Quel dommage. La région entourant la petite ville tranquille de Di Linh est luxuriante et réserve pleins de surprises avec ses collines boisées, ses potagers qui tapissent la vallée, ses rizières, son village alpin et quantité de sentiers s'enfonçant dans la forêt.
Seulement, c'est ici même, à 80 km de Dalat que la maladie me surprend, me coupe les jambes et me cloue au lit après avoir brûlé mes dernières forces dans deux plantations de thé plutôt mal entretenues (les plants apprécieront le voisinage forcé avec les vaches), la première appartenant à la compagnie taïwanaise Vina Suzuki - spécialisée dans le oolong dont une partie de la production est bio - la seconde commercialisant uniquement du thé au lotus (d'où l'état discutable de la plantation).
A propos de thé au lotus, une légende circule selon laquelle le roi Tu Duc de la dynastie des Ngyen, faisait beaucoup parler de lui pour sa façon très spéciale de boire cette boisson (qu'on ne peut que lui envier).

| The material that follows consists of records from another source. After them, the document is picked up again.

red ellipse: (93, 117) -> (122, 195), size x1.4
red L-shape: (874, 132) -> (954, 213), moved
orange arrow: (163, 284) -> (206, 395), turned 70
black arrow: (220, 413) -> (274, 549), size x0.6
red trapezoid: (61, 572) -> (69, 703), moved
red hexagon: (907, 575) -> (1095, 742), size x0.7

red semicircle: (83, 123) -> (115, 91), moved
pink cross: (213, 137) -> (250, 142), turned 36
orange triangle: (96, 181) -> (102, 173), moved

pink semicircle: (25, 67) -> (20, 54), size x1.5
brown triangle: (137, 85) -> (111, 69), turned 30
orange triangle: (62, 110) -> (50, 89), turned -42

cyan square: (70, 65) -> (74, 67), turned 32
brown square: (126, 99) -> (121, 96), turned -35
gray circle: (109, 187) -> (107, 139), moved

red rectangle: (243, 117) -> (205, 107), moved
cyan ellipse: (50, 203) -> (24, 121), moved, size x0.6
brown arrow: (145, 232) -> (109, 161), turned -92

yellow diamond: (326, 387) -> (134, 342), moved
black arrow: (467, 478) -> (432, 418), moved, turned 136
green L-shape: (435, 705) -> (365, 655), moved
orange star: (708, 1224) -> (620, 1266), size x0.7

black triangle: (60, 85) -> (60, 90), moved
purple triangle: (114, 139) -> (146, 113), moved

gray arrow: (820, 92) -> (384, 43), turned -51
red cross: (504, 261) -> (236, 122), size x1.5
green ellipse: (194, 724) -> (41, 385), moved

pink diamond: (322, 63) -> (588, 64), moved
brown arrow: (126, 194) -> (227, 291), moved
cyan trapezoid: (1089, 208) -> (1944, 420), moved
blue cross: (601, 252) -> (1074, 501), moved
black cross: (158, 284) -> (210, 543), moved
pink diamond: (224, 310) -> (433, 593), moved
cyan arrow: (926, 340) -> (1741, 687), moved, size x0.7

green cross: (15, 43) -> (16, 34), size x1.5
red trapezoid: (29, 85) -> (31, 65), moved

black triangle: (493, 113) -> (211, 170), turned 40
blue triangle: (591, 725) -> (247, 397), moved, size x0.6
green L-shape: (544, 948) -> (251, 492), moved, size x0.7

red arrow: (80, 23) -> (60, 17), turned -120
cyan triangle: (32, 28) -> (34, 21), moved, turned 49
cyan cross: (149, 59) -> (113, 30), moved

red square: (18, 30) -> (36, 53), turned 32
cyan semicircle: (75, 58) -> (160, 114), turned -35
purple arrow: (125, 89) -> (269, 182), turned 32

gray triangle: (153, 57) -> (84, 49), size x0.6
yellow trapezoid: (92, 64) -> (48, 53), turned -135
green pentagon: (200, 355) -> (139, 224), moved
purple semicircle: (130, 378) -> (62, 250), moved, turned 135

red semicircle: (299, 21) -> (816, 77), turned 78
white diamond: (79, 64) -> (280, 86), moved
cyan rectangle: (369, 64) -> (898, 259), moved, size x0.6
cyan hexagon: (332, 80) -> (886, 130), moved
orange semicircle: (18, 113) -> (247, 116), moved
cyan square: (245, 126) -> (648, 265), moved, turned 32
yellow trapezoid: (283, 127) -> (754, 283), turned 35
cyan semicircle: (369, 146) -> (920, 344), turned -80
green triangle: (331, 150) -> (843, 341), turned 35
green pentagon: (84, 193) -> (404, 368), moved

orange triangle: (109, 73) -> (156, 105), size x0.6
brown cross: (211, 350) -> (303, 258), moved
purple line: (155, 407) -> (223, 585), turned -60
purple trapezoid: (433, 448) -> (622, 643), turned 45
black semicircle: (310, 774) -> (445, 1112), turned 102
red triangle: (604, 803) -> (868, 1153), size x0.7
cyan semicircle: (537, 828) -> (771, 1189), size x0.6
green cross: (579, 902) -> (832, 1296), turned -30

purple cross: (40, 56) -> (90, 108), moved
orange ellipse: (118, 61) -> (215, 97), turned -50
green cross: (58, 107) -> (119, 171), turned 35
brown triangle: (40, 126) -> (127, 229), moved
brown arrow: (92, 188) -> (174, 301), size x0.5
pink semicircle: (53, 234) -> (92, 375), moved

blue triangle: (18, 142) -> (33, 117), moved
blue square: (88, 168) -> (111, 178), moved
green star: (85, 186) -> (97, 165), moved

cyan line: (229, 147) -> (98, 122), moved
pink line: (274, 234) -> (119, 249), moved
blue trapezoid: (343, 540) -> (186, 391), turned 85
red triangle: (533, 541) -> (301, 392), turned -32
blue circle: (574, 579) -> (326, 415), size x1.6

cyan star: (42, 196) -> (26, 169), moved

On raconte en effet que la veille de la dégustation, ses servantes se rendaient sur le lac royal où poussaient les lotus et déposaient dans chaque fleur une petite poignée de thé. Une fois imprégné du parfum de la fleur, le thé était récolté puis offert au roi.
On se souvient que l'eau servant pour la préparation du thé doit être une eau naturelle et pure (l'eau vive des ruisseaux, celle dévalant des rochers qui faisait le délice des moines chinois et japonais isolés dans leurs monastères). La meilleure est parait-il la rosée qui se dépose la nuit sur les feuilles de lotus. Plus ordinaire est l'eau de pluie conservée dans les feuilles d'aréquier, ces grandes palmes qui recueillent l'eau du ciel. Aussi, malade, je ne me nourris pas autrement que de thé et de mangue bien mûres. Une autre forme d’ascèse.